The life's-not-fair-shit-happens-trust-no-one "Real life" people are always talking about...
I always heard tell of it, it would sweep down every once in a while like overcast, start drizzling...but then in my world, the clouds would part and there'd be a sun shower. which we all know trumps a plain, clear and sunny sky just out of shear whimsy!
There was lightning today in my world...don't get me wrong, I've seen the lightning, but it was always dim, flashing behind protective clouds...and this metaphor is hurting my brain...
Anyway...yeah some shit went down. Yes, I love what I do and I thank whatever force is governing this universe that I actually have the opportunity to follow my heart into career and life...but it's much more than just loving it.
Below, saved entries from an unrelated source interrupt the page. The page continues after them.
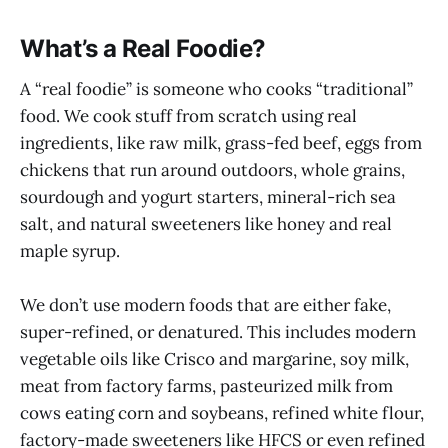
What’s a Real Foodie?
A “real foodie” is someone who cooks “traditional”
food. We cook stuff from scratch using real
ingredients, like raw milk, grass-fed beef, eggs from
chickens that run around outdoors, whole grains,
sourdough and yogurt starters, mineral-rich sea
salt, and natural sweeteners like honey and real
maple syrup.
We don’t use modern foods that are either fake,
super-refined, or denatured. This includes modern
vegetable oils like Crisco and margarine, soy milk,
meat from factory farms, pasteurized milk from
cows eating corn and soybeans, refined white flour,
factory-made sweeteners like HFCS or even refined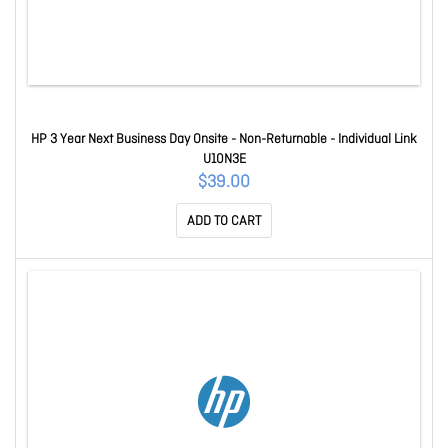
HP 3 Year Next Business Day Onsite - Non-Returnable - Individual Link
U10N3E
$39.00
ADD TO CART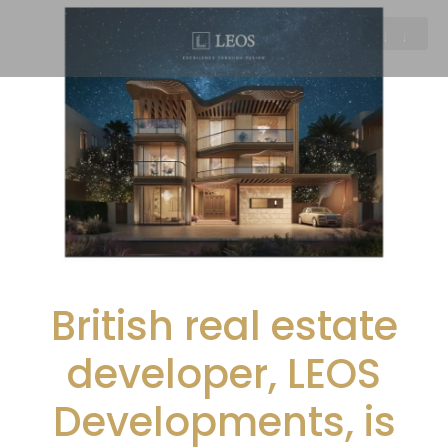
British real estate
developer, LEOS
Developments, is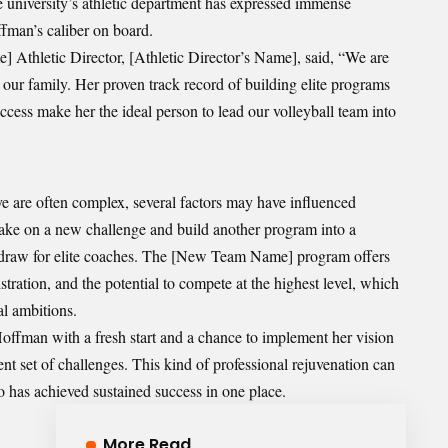
e university’s athletic department has expressed immense
fman’s caliber on board.
] Athletic Director, [Athletic Director’s Name], said, “We are
ur family. Her proven track record of building elite programs
cess make her the ideal person to lead our volleyball team into
ve are often complex, several factors may have influenced
take on a new challenge and build another program into a
g draw for elite coaches. The [New Team Name] program offers
stration, and the potential to compete at the highest level, which
al ambitions.
offman with a fresh start and a chance to implement her vision
ent set of challenges. This kind of professional rejuvenation can
 has achieved sustained success in one place.
More Read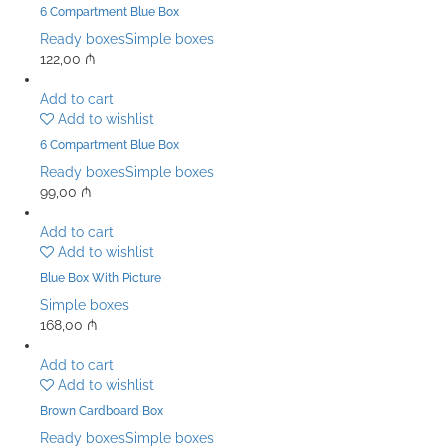
6 Compartment Blue Box
Ready boxes
Simple boxes
122,00
₼
Add to cart
Add to wishlist
6 Compartment Blue Box
Ready boxes
Simple boxes
99,00
₼
Add to cart
Add to wishlist
Blue Box With Picture
Simple boxes
168,00
₼
Add to cart
Add to wishlist
Brown Cardboard Box
Ready boxes
Simple boxes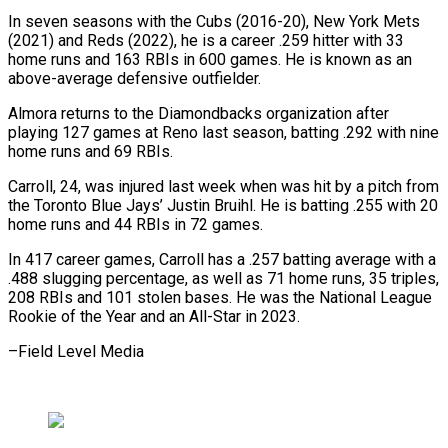
In seven seasons with the Cubs (2016-20), New York Mets
(2021) and Reds (2022), he is a career .259 hitter with 33
home runs and 163 RBIs in 600 games. He is known as an
above-average defensive outfielder.
Almora returns to the Diamondbacks organization after
playing 127 games at Reno last season, batting .292 with nine
home runs and 69 RBIs.
Carroll, 24, was injured last week when was hit by a pitch from
the Toronto Blue Jays’ Justin Bruihl. He is batting .255 with 20
home runs and 44 RBIs in 72 games.
In 417 career games, Carroll has a .257 batting average with a
.488 slugging percentage, as well as 71 home runs, 35 triples,
208 RBIs and 101 stolen bases. He was the National League
Rookie of the Year and an All-Star in 2023.
–Field Level Media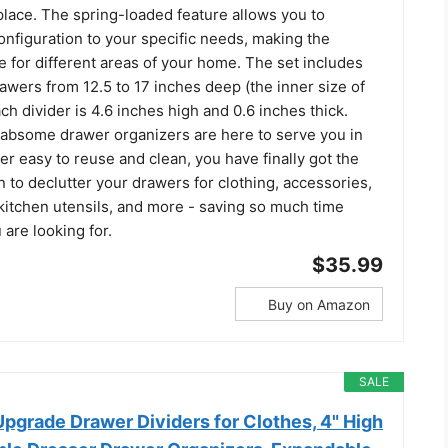
place. The spring-loaded feature allows you to
nfiguration to your specific needs, making the
le for different areas of your home. The set includes
drawers from 12.5 to 17 inches deep (the inner size of
ch divider is 4.6 inches high and 0.6 inches thick.
bsome drawer organizers are here to serve you in
r easy to reuse and clean, you have finally got the
n to declutter your drawers for clothing, accessories,
 kitchen utensils, and more - saving so much time
 are looking for.
$35.99
Buy on Amazon
SALE
Upgrade Drawer Dividers for Clothes, 4" High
Call me naive, call me green...but why can't I just do it? Why all the games and up and down and wait and sorry and just lack of communication!
We are in the business of emotions so what's with the passive aggression??
But you know what?
I'm a Libra...and I'm going to find a lesson in this, and I'm going to reel in my optimism to balance this out...
And I didn't even have to try. Not that I'm going the route of the victim, but most sincerely...there was a time in my life when I literally couldn't think of who to call, no best friends to speak of...or anyone I ever would have thought to care about me. (Now that just sounds wrong, I have wonderful parents, and family, I'm talking about friends...) And I seem to go in and out of these phases...but no other friend-rich experience has been so overwhelmingly sincere. Or unconditional. Which is weird because most of these people are colleagues too...
So thank you to everyone I talked to tonight. I love you more than you will ever know...I am certain that life has specifically lead me here, if not just to meet you fine, fine people.
Two very specific and literal figures of speech (...I guess you could say; one of them was from a fortune cookie) have been following me around recently:
1. Everything Happens for a Reason (duh)
and
2. You will have setbacks early in life...
Silly me, I literally had a thought the other day that maybe, JUST maybe the "early" was finally behind me...and now I'm starting to pick up steam...jumped the gun a bit, huh? After all I am only 23 (24 in a month) which apparently is old these days to some...but that's still pretty "early" in life I had to remind myself...or rather had to cling to when shit went down. I'm cool with that. It's not like I ever planned to stop working for it at any point in the distant future even...
Ah well...chock it up to experience. Which is like a new tube of paint, or a newly strung violin to my chosen medium...and like my boss said earlier this week..."it builds character" and I hope I never stop building or playing characters...in my life and on stage.
and that's my peace for tonight...oh and still haven't gotten that answer...keep 'em crossed for me, Universe...I did my very best.